None of these people seem to like each other. Dee-Dee and Carolyn are constantly sniping at each other; Carolyn and Bob are perpetually sparring; even Seth and Dee-Dee don’t seem to be getting along. Dee-Dee sums it all up by saying, “I feel like crap and I’m about to get married.”

If all of this isn’t sour enough, there’s an elephant in the room and it’s a really big one.

Yvan Morissette’s set is lovely with an arch of frosty, white crinkled paper. Lighting designer John Webber is creative with it, especially in the fantasy scenes and Emily Cooper – the amazingly talented Emily Cooper – splashes all that crinkled setting with colourful projections.
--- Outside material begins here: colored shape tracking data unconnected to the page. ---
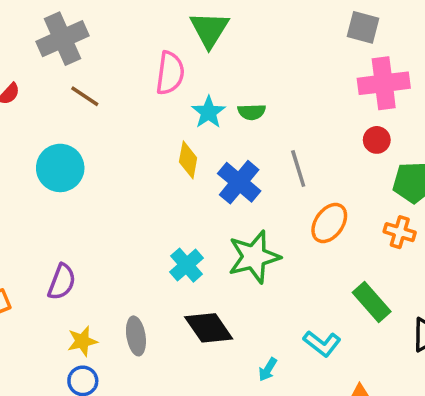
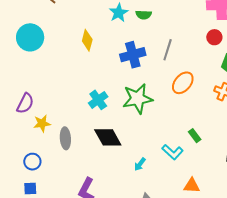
yellow diamond: (188, 160) -> (87, 40), moved
gray line: (298, 169) -> (168, 50), turned 30
blue cross: (239, 182) -> (133, 55), turned 30
green rectangle: (372, 302) -> (195, 136), moved, size x0.6
yellow star: (82, 341) -> (42, 123), moved

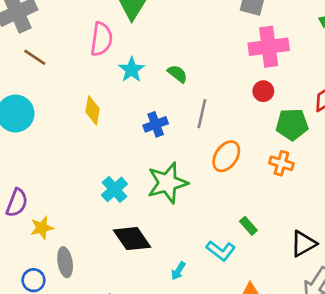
green semicircle: (144, 15) -> (177, 74), moved, turned -140
blue cross: (133, 55) -> (156, 124), size x0.7
gray ellipse: (65, 138) -> (65, 262), moved

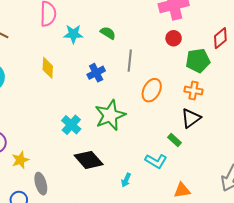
cyan star: (132, 70) -> (73, 34), turned -30
black triangle: (303, 244) -> (191, 118), moved

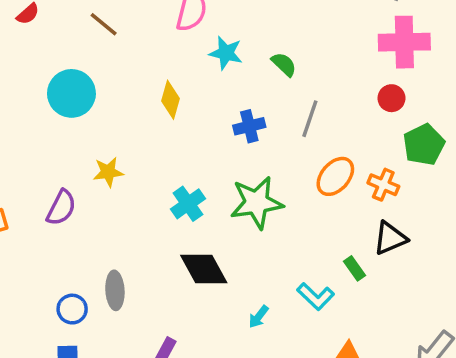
green pentagon: (198, 61) -> (424, 145), turned -30
orange cross: (193, 90) -> (383, 185), moved
yellow star: (20, 160) -> (108, 172), moved

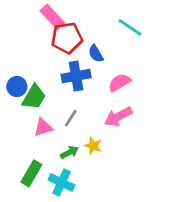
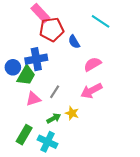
blue cross: (76, 76) -> (36, 59), moved

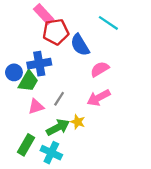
blue semicircle: (74, 42) -> (80, 45), size x1.5
green arrow: (54, 118) -> (58, 127), size x1.5

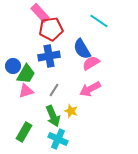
blue semicircle: (80, 45) -> (82, 49), moved
blue cross: (39, 64) -> (49, 56), moved
pink triangle: (36, 106) -> (26, 91), moved
green arrow: (58, 127) -> (53, 116), turned 95
cyan cross: (51, 153) -> (58, 139), moved

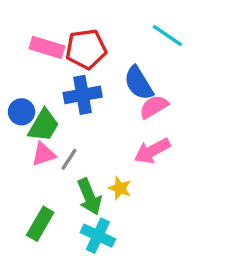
pink rectangle: (40, 13) -> (47, 47), moved, turned -30
gray line: (54, 90) -> (69, 159), moved

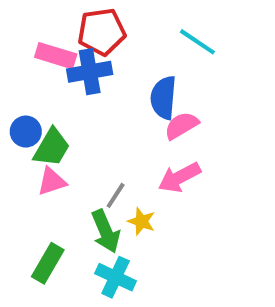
red pentagon: (86, 49) -> (102, 32), moved
blue semicircle: (139, 83) -> (163, 98), turned 36
blue cross: (83, 95) -> (90, 72), moved
gray line: (69, 159) -> (116, 195), moved

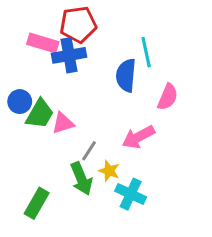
cyan line: (197, 42) -> (146, 52), moved, turned 44
pink semicircle: (181, 126) -> (168, 97), moved, turned 144
pink triangle: (52, 181) -> (63, 123), moved
cyan cross: (116, 277) -> (131, 194), moved

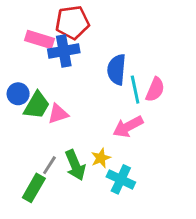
cyan line: (146, 52) -> (135, 90), moved
gray line: (89, 151) -> (49, 165), moved
yellow star: (109, 171) -> (101, 158), turned 30

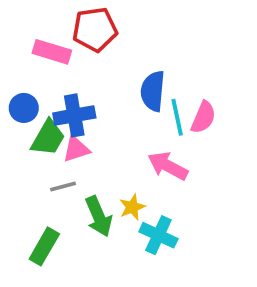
blue cross: (64, 51) -> (74, 115), moved
blue circle: (18, 94) -> (24, 108), moved
pink arrow: (128, 127) -> (168, 166), turned 56
gray line: (49, 165) -> (63, 187), moved, turned 42

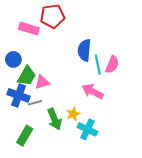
blue cross: (74, 115) -> (19, 95), moved, turned 30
Sarah Rodgers, one of the busiest directors in town, directs for Solo Collective, now celebrating its 15th season. Sound designer Anton Lipovetsky brings music and song to Dressing for a Wedding with Roskies singing and playing guitar. After a little more than an hour of scrapping and making up, Roskies sings the Thompson Twins’ 1983 “Hold Me Now” but the probability of a happily ever after for Dee-Dee and Seth is slim to nothing. And the prospect for Carolyn and Bob isn’t much better.

This is a jagged little pill of a play: funny, sad, hopeless, hopeful – but not very. There are good performances and it’s good looking but the juxtaposition of contrary elements – what Bushkowsky is so good at – does not equal his wonderful My Chernobyl. It’s all just a bit sour, a bit nasty – in spite of the humour. Marital bliss looks like a long shot in spite of what passes for the various reconciliations: Carolyn and Bob, Dee-Dee and Carolyn, Dee-Dee and Seth. Oh, happy day.